── Information given

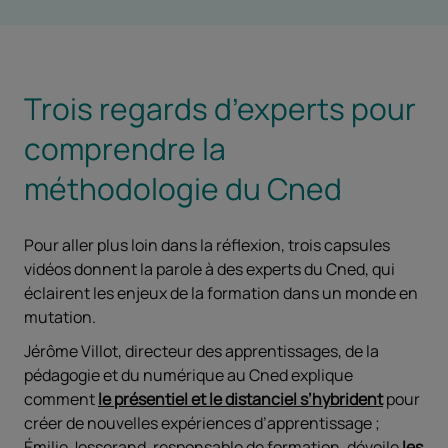
Trois regards d’experts pour
comprendre la
méthodologie du Cned
Pour aller plus loin dans la réflexion, trois capsules
vidéos donnent la parole à des experts du Cned, qui
éclairent les enjeux de la formation dans un monde en
mutation.
Jérôme Villot, directeur des apprentissages, de la
pédagogie et du numérique au Cned explique
comment
le présentiel et le distanciel s’hybrident
pour
créer de nouvelles expériences d’apprentissage ;
Émilie Josserand, responsable de formation, dévoile
les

────

Task description: Above are the records. Identify each line that contains the word "Cned".

Response for this exercise:
méthodologie du Cned
vidéos donnent la parole à des experts du Cned, qui
pédagogie et du numérique au Cned explique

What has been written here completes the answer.